Jerónimo aceptó el puesto de guarda en el antiguo camposanto de Vallelargo por necesidad. Era un lugar sombrío, lleno de lápidas inclinadas y ángeles de piedra con rostros desfigurados por el tiempo. La paga era buena, considerando que su única tarea era realizar una ronda de vigilancia a medianoche. Jerónimo era un hombre práctico, y su lógica terrenal no daba cabida a fantasmas.
Las primeras semanas fueron monótonas y largas. Solo se escuchaba el crujido de la grava bajo sus botas y el lamento lejano de un búho. Llevaba su linterna potente, que perforaba la oscuridad espesa como un faro. Pero la noche del solsticio de invierno, esa rutina se rompió.
Mientras pasaba por la sección más vieja, donde los sepulcros eran casi ruinas, vio algo. No era una forma indistinta ni una ilusión óptica. Era una figura definida, de pie junto a un ciprés gigante. Vestía ropa blanca y anticuada, y su cabello, oscuro como la noche, caía sobre sus hombros delgados.
Era la Dama Blanca, la leyenda que los borrachos locales contaban para asustar a los niños.
Jerónimo se detuvo. Su corazón comenzó una carrera frenética contra sus costillas. A diferencia de las historias, esta figura no flotaba; parecía pisar ligeramente la tierra. No se movía. Solo miraba hacia una tumba sin nombre, marcada apenas por una cruz de madera.
Tomó aire, y por un acto de puro desafío, levantó la linterna para iluminar su rostro de mármol. La luz impactó directamente contra la Dama. Pero ella no parpadeó. Y su rostro... no tenía rasgos. Era una superficie lisa, perfectamente blanca, sin ojos, nariz ni boca. Era como si un escultor novato hubiera abandonado su trabajo a medio hacer.
El terror de lo incomprensible era superior al miedo a un simple espectro. Jerónimo sintió una punzada fría en su espina dorsal. De pronto, la Dama Blanca se giró hacia él. No caminó; se deslizó por el terreno irregular.
Un instante después, la figura estaba a pocos metros. Jerónimo no pudo gritar. El aire se sentía pesado y denso. Notó que el frío que ella irradiaba no era ambiental, sino que venía de una ausencia total de calor.
Alcanzó a ver que, en el lugar donde deberían estar sus manos, tenía muñones vendados. Y entonces, de la superficie blanca de su rostro, brotó una grieta negra, como un lápiz trazando una línea. Se formó una boca.

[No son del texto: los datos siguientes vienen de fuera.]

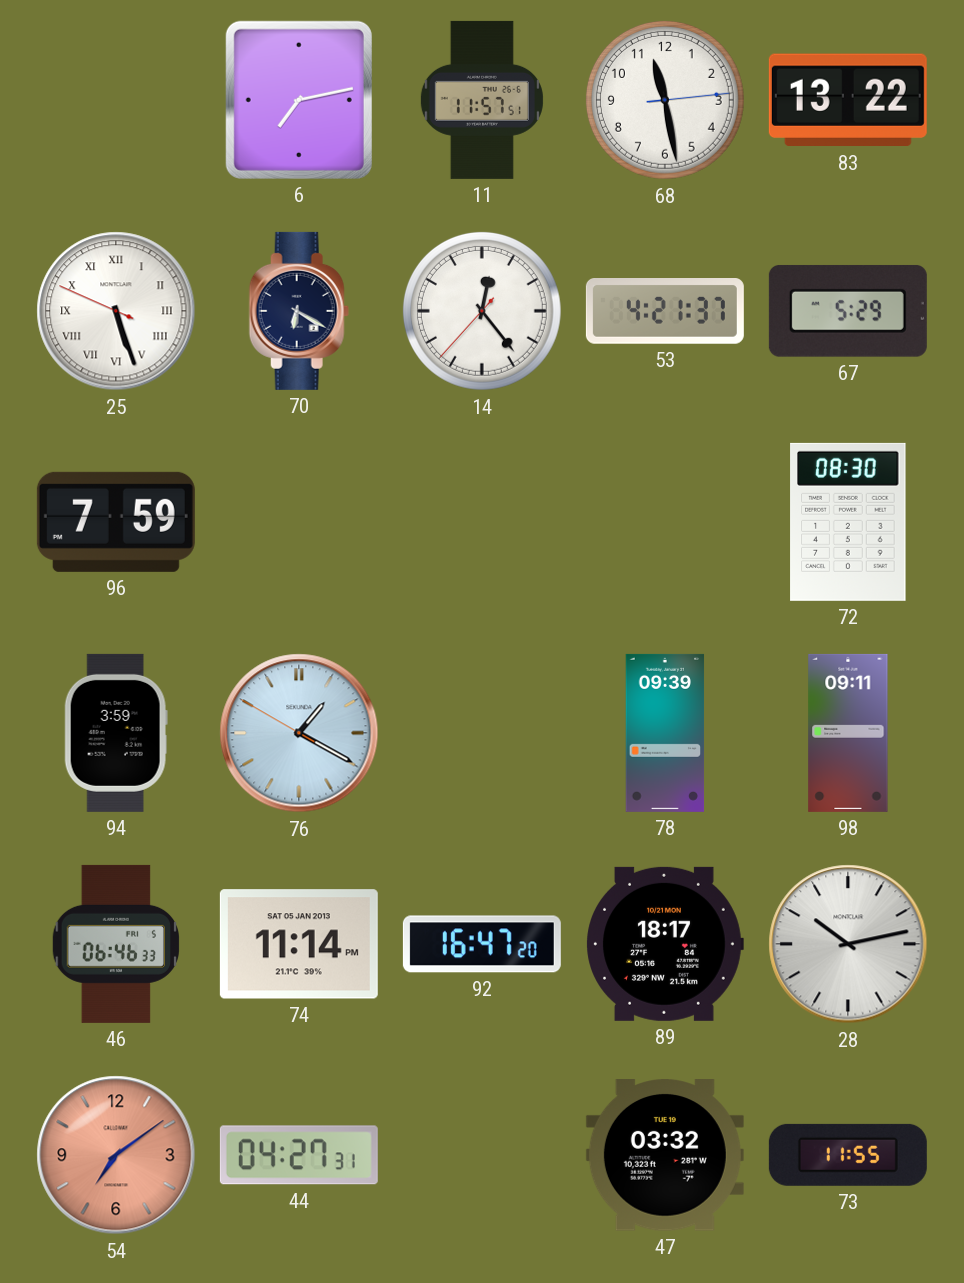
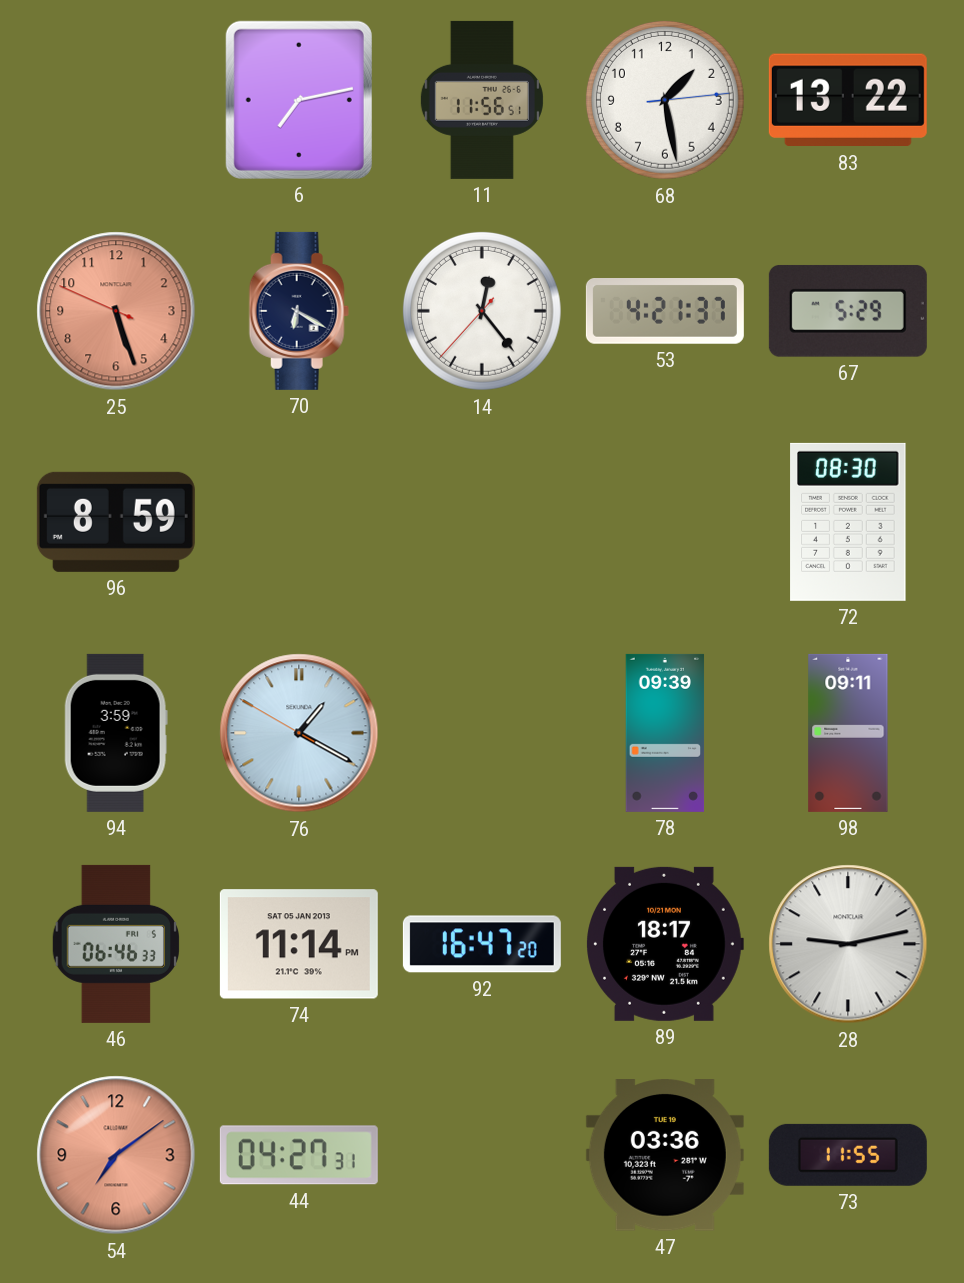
11: 11:57 -> 11:56
68: 11:28 -> 1:28
25 dial: white -> salmon
25 numerals: Roman -> Arabic
96: 7:59 -> 8:59
28: 10:13 -> 9:13
47: 03:32 -> 03:36
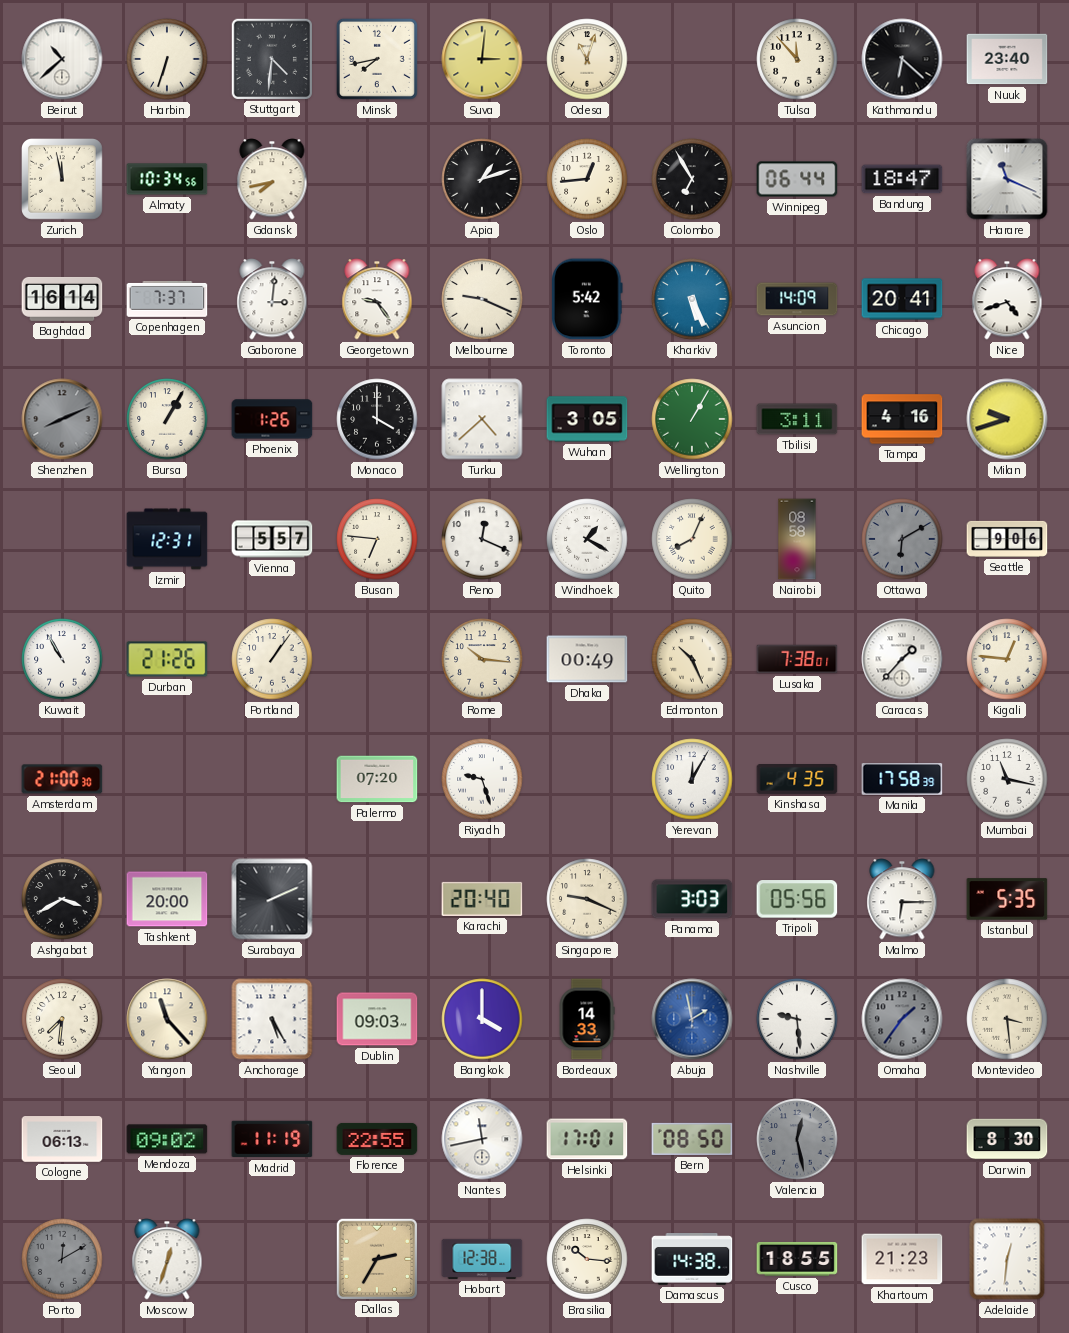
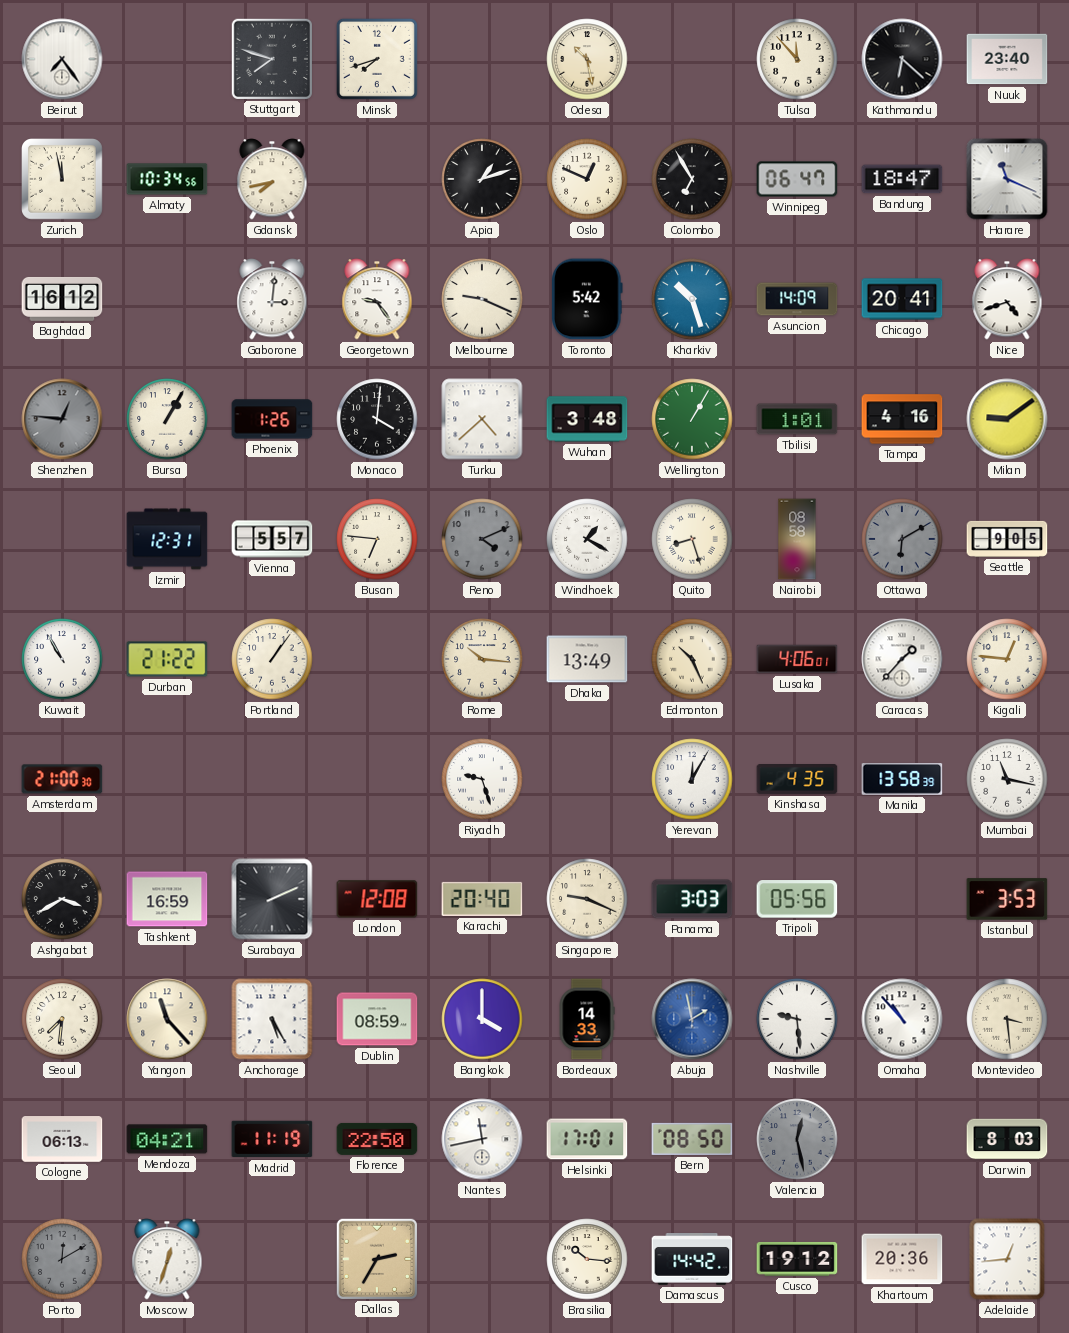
Beirut: 10:38 -> 7:24
Harbin: 6:33 -> none
Stuttgart: 4:31 -> 7:48
Minsk: 7:43 -> 7:42
Suva: 3:01 -> none
Odesa: 11:03 -> 10:28
Oslo: 12:44 -> 12:49
Winnipeg: 06:44 -> 06:47
Baghdad: 16:14 -> 16:12
Copenhagen: 7:37 -> none
Kharkiv: 5:26 -> 10:27
Shenzhen: 8:11 -> 12:46
Monaco: 4:00 -> 4:01
Wuhan: 3:05 -> 3:48
Tbilisi: 3:11 -> 1:01
Milan: 9:42 -> 9:09
Reno: 12:19 -> 4:11
Reno dial: white -> grey
Quito: 8:04 -> 8:27
Seattle: 9:06 -> 9:05
Durban: 21:26 -> 21:22
Dhaka: 00:49 -> 13:49
Lusaka: 7:38 -> 4:06
Palermo: 07:20 -> none
Manila: 17:58 -> 13:58
Tashkent: 20:00 -> 16:59
London: none -> 12:08
Malmo: 6:15 -> none
Istanbul: 5:35 -> 3:53
Dublin: 09:03 -> 08:59
Omaha: 1:36 -> 10:53
Omaha dial: grey -> white
Mendoza: 09:02 -> 04:21
Florence: 22:55 -> 22:50
Darwin: 8:30 -> 8:03
Hobart: 12:38 -> none
Damascus: 14:38 -> 14:42
Cusco: 18:55 -> 19:12
Khartoum: 21:23 -> 20:36
Adelaide: 12:31 -> 12:44
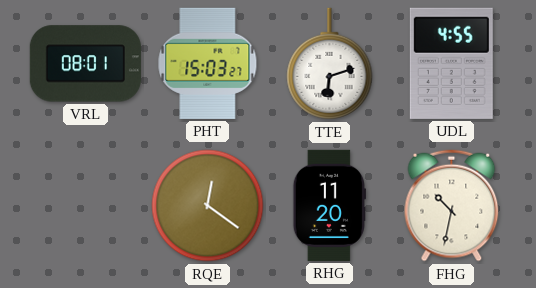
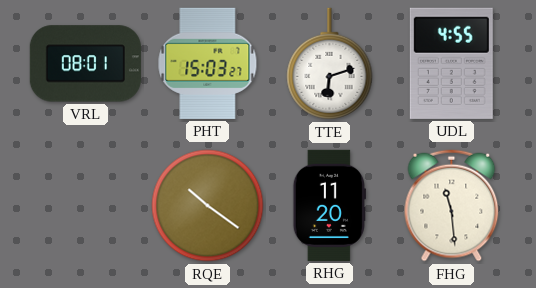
RQE: 12:21 -> 10:21
FHG: 10:32 -> 11:29
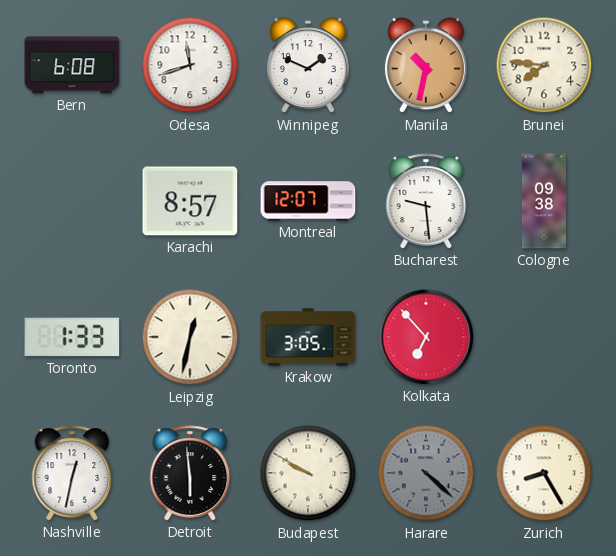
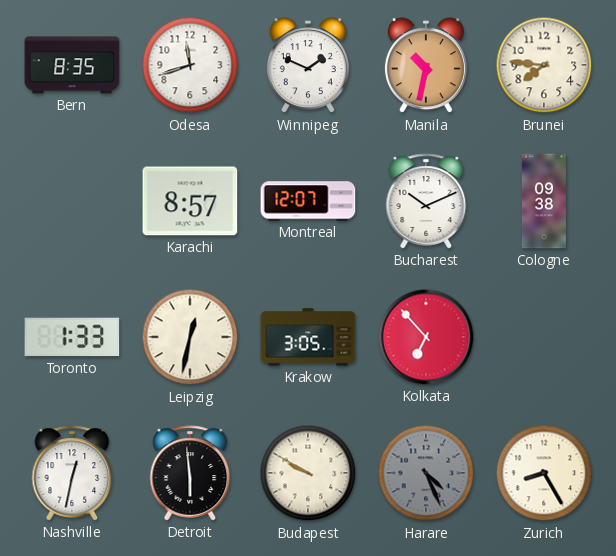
Bern: 6:08 -> 8:35
Bucharest: 9:29 -> 10:11
Harare: 4:22 -> 4:26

De esa línea oscura salió el sonido. No era una voz, sino una risa seca, rota, como vidrio pulverizado. Jerónimo supo que ese sonido infernal era el último que escucharían sus oídos mortales. Corrió sin mirar atrás, abandonando la linterna y el puesto, jurando no volver a acercarse a ese lugar de dolor eterno.